Awakening (Lily Dale #1)(25)



She’ll just go on doing exactly what she’s doing, right here in Lily Dale.

If only I knew what it is that I’m doing here in Lily Dale. Yeah, that would help.

“Hey, Calla? Do you want me to hop on a plane and come see you this weekend? I feel like you need me. And that way, I wouldn’t have to be around to meet Annie.”

“I doubt your parents would let you come.”

“I’d make them let me if you needed me.”

Calla smiles. Lisa is pretty good at getting her way. She has her parents wrapped around her pinky—that’s what Kevin always used to say, anyway.

Kevin. Her smile promptly evaporates.

“Listen, Calla, I’m serious. Let me know. Because I’ll get on the next plane if you need—”

“Thanks, I’ll let you know,” Calla cuts in hurriedly as the door to the back room begins to open. “Lis’, I have to go.”

“Okay, but remember—”

“I’ll call you soon, okay? ’Bye.”

She hangs up just before Odelia emerges with the woman who was here last night.
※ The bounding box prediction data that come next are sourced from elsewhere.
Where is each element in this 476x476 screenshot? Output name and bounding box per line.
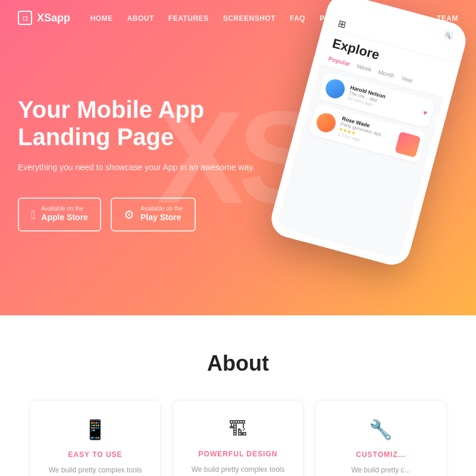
about-card-powerful-title: POWERFUL DESIGN: [199, 450, 278, 458]
heart-icon-1: ♥: [422, 108, 428, 117]
android-available-label: Available on the: [140, 206, 183, 212]
hero-subtitle: Everything you need to showcase your App…: [18, 161, 268, 174]
apple-icon: : [31, 209, 35, 221]
nav-faq[interactable]: FAQ: [290, 14, 305, 23]
android-icon: ⚙: [124, 209, 134, 221]
nav-features[interactable]: FEATURES: [168, 14, 209, 23]
brand-name: XSapp: [37, 12, 70, 24]
play-store-text: Available on the Play Store: [140, 206, 183, 223]
apple-available-label: Available on the: [41, 206, 88, 212]
phone-mockup: 🔍 ⊞ Explore Popular Week Month Year: [258, 0, 476, 315]
nav-about[interactable]: ABOUT: [127, 14, 154, 23]
phone-tab-month[interactable]: Month: [377, 68, 395, 79]
nav-testimonials[interactable]: TESTIMONIALS: [366, 14, 422, 23]
apple-store-text: Available on the Apple Store: [41, 206, 88, 223]
phone-item-info-1: Harold Nelson The cre... app 44 mins ago: [347, 84, 421, 119]
phone-avatar-2: [315, 111, 338, 134]
about-card-customize-desc: We build pretty c...: [351, 465, 410, 475]
phone-tab-year[interactable]: Year: [400, 74, 414, 84]
about-card-customize: 🔧 CUSTOMIZ... We build pretty c...: [315, 400, 446, 476]
hero-title: Your Mobile App Landing Page: [18, 96, 268, 151]
hero-buttons:  Available on the Apple Store ⚙ Availab…: [18, 198, 268, 231]
about-card-powerful-desc: We build pretty complex tools: [192, 464, 285, 475]
about-card-easy: 📱 EASY TO USE We build pretty complex to…: [30, 400, 161, 476]
customize-icon: 🔧: [369, 418, 393, 441]
hero-content: Your Mobile App Landing Page Everything …: [18, 96, 268, 231]
nav-screenshot[interactable]: SCREENSHOT: [223, 14, 275, 23]
design-icon: 🏗: [228, 418, 248, 440]
phone-tab-popular[interactable]: Popular: [328, 55, 351, 67]
about-card-customize-title: CUSTOMIZ...: [356, 450, 405, 459]
about-section: About 📱 EASY TO USE We build pretty comp…: [0, 315, 476, 476]
about-card-easy-desc: We build pretty complex tools: [49, 465, 142, 475]
nav-pricing[interactable]: PRICING: [320, 14, 352, 23]
play-store-button[interactable]: ⚙ Available on the Play Store: [111, 198, 196, 231]
logo-icon: ◻: [18, 11, 32, 25]
about-title: About: [18, 351, 458, 376]
hero-section: XS Your Mobile App Landing Page Everythi…: [0, 0, 476, 315]
navbar: ◻ XSapp HOME ABOUT FEATURES SCREENSHOT F…: [0, 0, 476, 36]
apple-store-label: Apple Store: [41, 212, 88, 223]
about-card-easy-title: EASY TO USE: [68, 450, 122, 459]
brand: ◻ XSapp: [18, 11, 70, 25]
android-store-label: Play Store: [140, 212, 183, 223]
nav-links: HOME ABOUT FEATURES SCREENSHOT FAQ PRICI…: [90, 12, 458, 23]
nav-home[interactable]: HOME: [90, 14, 113, 23]
phone-thumb-img-2: [394, 131, 421, 157]
about-card-powerful: 🏗 POWERFUL DESIGN We build pretty comple…: [173, 400, 303, 476]
phone-screen: 🔍 ⊞ Explore Popular Week Month Year: [276, 0, 461, 260]
apple-store-button[interactable]:  Available on the Apple Store: [18, 198, 101, 231]
phone-avatar-1: [324, 77, 347, 101]
phone-item-info-2: Rose Wade Party generator app ★★★★ 1 hou…: [337, 115, 396, 151]
phone-tab-week[interactable]: Week: [356, 63, 372, 73]
phone-outer: 🔍 ⊞ Explore Popular Week Month Year: [267, 0, 470, 269]
nav-team[interactable]: TEAM: [437, 14, 458, 23]
mobile-icon: 📱: [83, 418, 107, 441]
about-cards: 📱 EASY TO USE We build pretty complex to…: [18, 400, 458, 476]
The one from Columbus, Ohio. Only this time, she’s alone. She looks like she’s been crying again.

“Well, good morning, starshine.” Odelia reaches out to give Calla’s arm a little pat as she passes her at the table. She again has on that pair of too-snug lemon-yellow capris and a lime-green shirt emblazoned with a glittery silver turtle. It all clashes with her red-orange hair, which also clashes with her hot pink lipstick and turquoise earrings. “I’m just going to show Mrs. Riggs out, and I’ll be right back.”

Calla nods, then does a double take. She could have sworn only her grandmother and Mrs. Riggs were there, but now she sees that there’s someone else. A girl—the same one who was standing in the flower bed last night.

Only now, Calla can see her more clearly—though it’s only a glimpse in passing before the three of them disappear into the hall. She’s about Calla’s age, pretty, with long blond hair and baggy clothing. She doesn’t glance in Calla’s direction, and she trails silently behind Odelia and Mrs. Riggs as they leave the room.

Calla shivers, then remembers that just a few minutes ago, she was thinking it was warm and muggy in here. She hears the front door open and close. Moments later, Odelia is back in the kitchen. “I didn’t peg you for a late sleeper, but I’m glad you are.”

“I had no idea what time it was when I got up. The clock is blinking again.”

“Oh . . . I still have to set it for you, don’t I?”

“I can do it this time. But thanks for doing it last night.”

“Last night?” Odelia frowns. “I didn’t set it for you last night.”

“You didn’t? But . . .”

But she woke up in the middle of the night, and the clock was set. She distinctly remembers that it said 3:17.

“I thought you must have come in and set it sometime in the middle of the night,” she says slowly, even as she realizes uneasily that it is warm and muggy in here after all. Or . . . again.

“Oh, I don’t do much of anything in the night. I sleep like a rock. Anyway, like I said, I don’t believe in opening closed doors on other people. I wouldn’t do that even if I thought you were sleeping.”

“Thanks,” she murmurs. “I just . . . wondered. About the clock. It isn’t set now, and—”

“Listen, you’re not on a schedule here, so relax. You’re on summer break—that’s what it’s for. Stay up late. Sleep in. I don’t get up till noon myself most days, if I can help it.”

“Noon?” Calla echoes, wondering if it’s possible that she imagined it all. Was the whole thing a dream, not just the clock, but the remembered—or manufactured—conversation about dredging the lake?

“Noon,” Odelia confirms. “And I like to take a nice long afternoon nap in my recliner if I don’t have anything scheduled.” She pours herself a cup of coffee and looks expectantly at Calla. “Want some joe?”

“Oh . . . uh, no thanks.” That would be the day Mom or Dad would ever offer her coffee. “So . . . you do readings every day? Walk-ins?”

“Sure. During the season, anyway. I’m pretty booked.”

“People just show up at the door, like just now? What do they want, specifically?”

Odelia mimes pulling a zipper across her sealed lips and shakes her head.

“You can’t talk about your clients?”

“I try not to. What happens in Vegas”—she tilts her head toward the sun-splashed back room—“stays in Vegas.”

“So that’s . . . what? Your office?” Calla asks her, pointing at “Vegas.”

“More or less. It’s where I see people when they come to me.”

It’s hardly a candlelit Victorian parlor, which would seem more fitting. As far as Calla can recall, there’s no crystal ball in there, no round table with a fringed cloth, no heavy draperies, not even incense.

“Sometimes,” Odelia continues, “I go to my clients, though. And sometimes I do my thing out at the stump, or the auditorium.”

“Did you say ‘the stump’?”

Odelia grins. “Inspiration Stump. It’s out in Leolyn Woods.”